Les expectatives exagérées qui ont précédé le Sommet euroméditerranéen du 28 novembre, ainsi que la photographie asymétrique des leaders du Nord et du Sud présents, ont éclipsé la lecture positive qu’il correspond de faire des accords atteints. Alors que tous les pays de l’Union européenne, sauf le Luxembourg, ont été présents au plus haut niveau, les gouvernements arabes ont préféré envoyer les premiers ministres ou les titulaires des Affaires étrangères. Mais le fait que les principaux chefs politiques européens se soient rendus à Barcelone a un sens qui semble être passé inaperçu. Il démontre une conscience rénovée sur l’importance des défis méditerranéens. A partir de ce jour, on ne pourra plus regarder uniquement du côté de l’Europe pour expliquer les carences du partenariat. 

Les questions abordées au cours du Sommet dévoilent certains motifs de ce nouvel intérêt : le terrorisme et les flux migratoires. En comparaison avec les idées dominantes en 1995, l’idée que le terrorisme et la gestion migratoire sont des défis communs qui réclament des réponses partagées, prévaut. C’est la seule façon de comprendre que l’on soit arrivé à un accord aussi difficile que l’adoption d’un Code de Conduite sur le Terrorisme. Malgré les difficultés du conflit du Proche-Orient, la ratification du Code suppose une avancée importante dans l’adoption d’une position commune face au terrorisme international.

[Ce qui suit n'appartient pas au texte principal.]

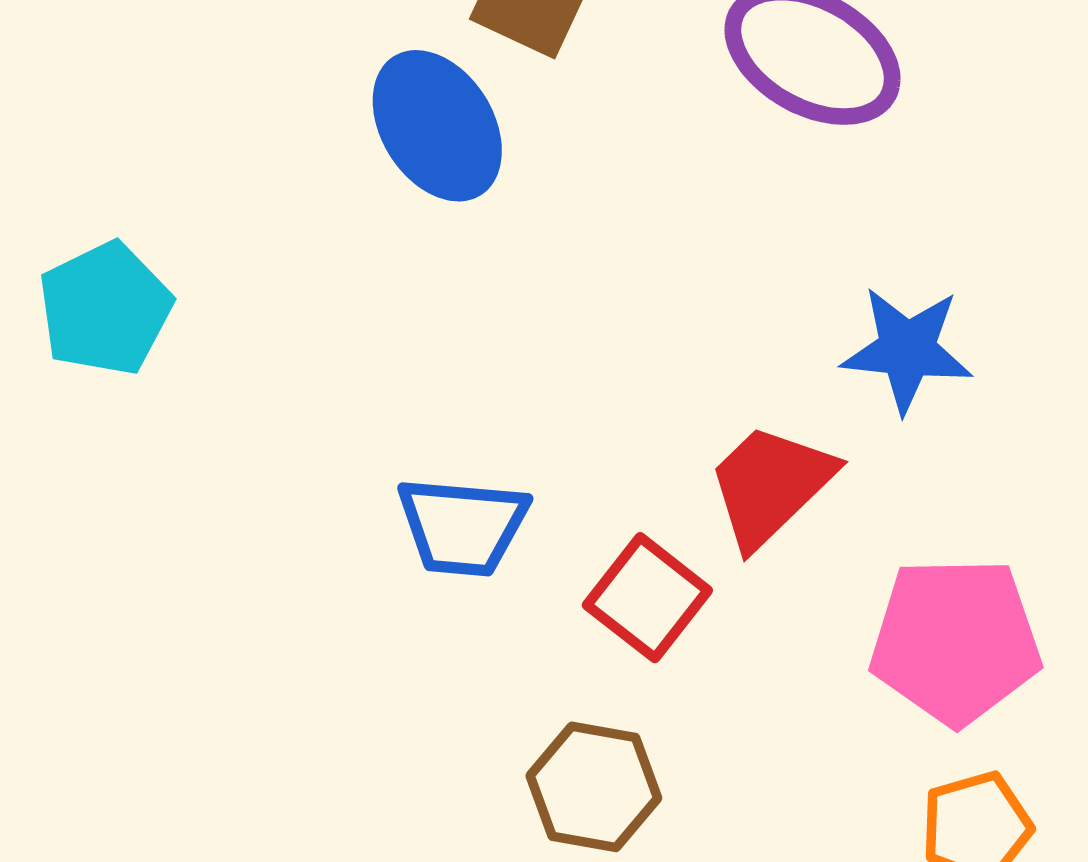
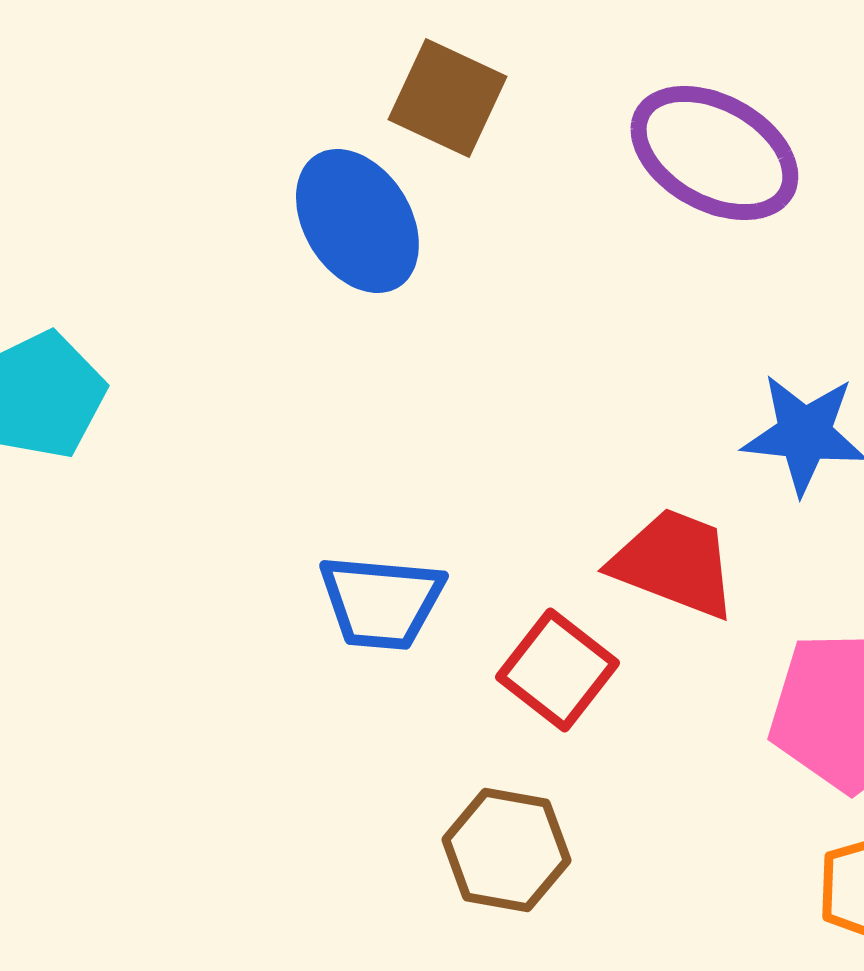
red trapezoid: (770, 485) -> (674, 563), turned 65

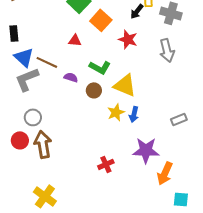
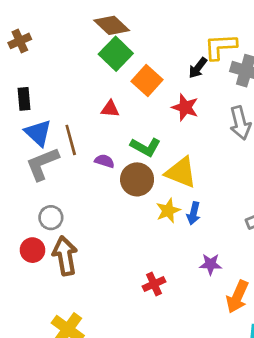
brown line: (47, 62) -> (71, 140), turned 50
brown circle: (94, 90) -> (137, 179), size x1.5
purple star: (146, 150) -> (211, 264), size x0.6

En particulier, le refus d’une quelconque tentative de légitimation de la terreur pour des raisons religieuses ou nationales et la nécessité de coopérer dans la lutte contre les terroristes et leurs complices. Quelque chose de semblable se produit avec les migrations. L’irruption de flux migratoires croissants originaires d’Afrique subsaharienne a transformé la réalité. Les pays du Maghreb sont devenus des lieux de transit et même de destination des immigrés. Ce changement a contribué à rapprocher les positions. Dans ce sens, l’on remarque que la gestion des politiques migratoires occupe une place de premier ordre dans le Plan de Travail pour les cinq prochaines années. Finalement, le Sommet de Barcelone a mis un accent inédit sur la nécessité des réformes politiques et économiques. Il a fait une croix sur l’idée que le statu quo est synonyme de stabilité et il a donné la prééminence à une politique d’ouverture décidée. La grandissante conditionnalité qui accompagnera les plans d’action de la politique de voisinage doit être interprétée depuis cette perspective. Bien qu’il reste à voir comment se combinera le déploiement de cette politique de voisinage – une stratégie bilatérale, destinée à avancer à différents rythmes – avec le maintient de la perspective régionale, multilatérale, qu’implique le Processus de Barcelone. L’on peut concevoir que la ratification de la philosophie intégrale et multilatérale du partenariat qui préside tous les documents approuvés est vouée à répondre à ces inquiétudes. 

Pour ce qui est de l’opérationnel, le Plan de Travail ne définit pas clairement la feuille de route pour la création définitive de la zone de libre échange prévue pour 2010. Nonobstant le Sommet s’est prononcé favorable à la progressive libéralisation des échanges agricoles et des services, pour la première fois de façon explicite. Maintenant, les pays du Sud devront démontrer qu’ils sont en situation d’en tirer profit. Le défi qui se pose est de réussir à ce que la création d’une zone de libre échange soit une stratégie gagnante pour les deux rives et que cela contribue à créer les 34 millions d’emplois nécessaires dans les 20 prochaines années. 

Le Sommet de Barcelone a ratifié la validité du partenariat euroméditerranéen. Face à d’autres propositions régionales, l’UE a réitéré son pari pour un changement graduel, réformiste, inclusif, que puissent s’approprier ceux qui, dans les sociétés arabes, projettent un effort modernisateur. Mais le Sommet a aussi servi à prendre note de la magnitude de la tâche et de son urgence. Les cinq prochaines années seront décisives. Elles indiqueront si la possibilité d’une intégration régionale plus profonde, qui peut avoir plusieurs vitesses selon les pays, se confirme, ou elles montreront les limites du processus et les dangers d’une involution politique et d’un repli identitaire qui peut se donner aussi bien dans le Sud que dans le Nord. Le grand défi des 35 pays présents à Barcelone est de trouver une réponse commune à la globalisation.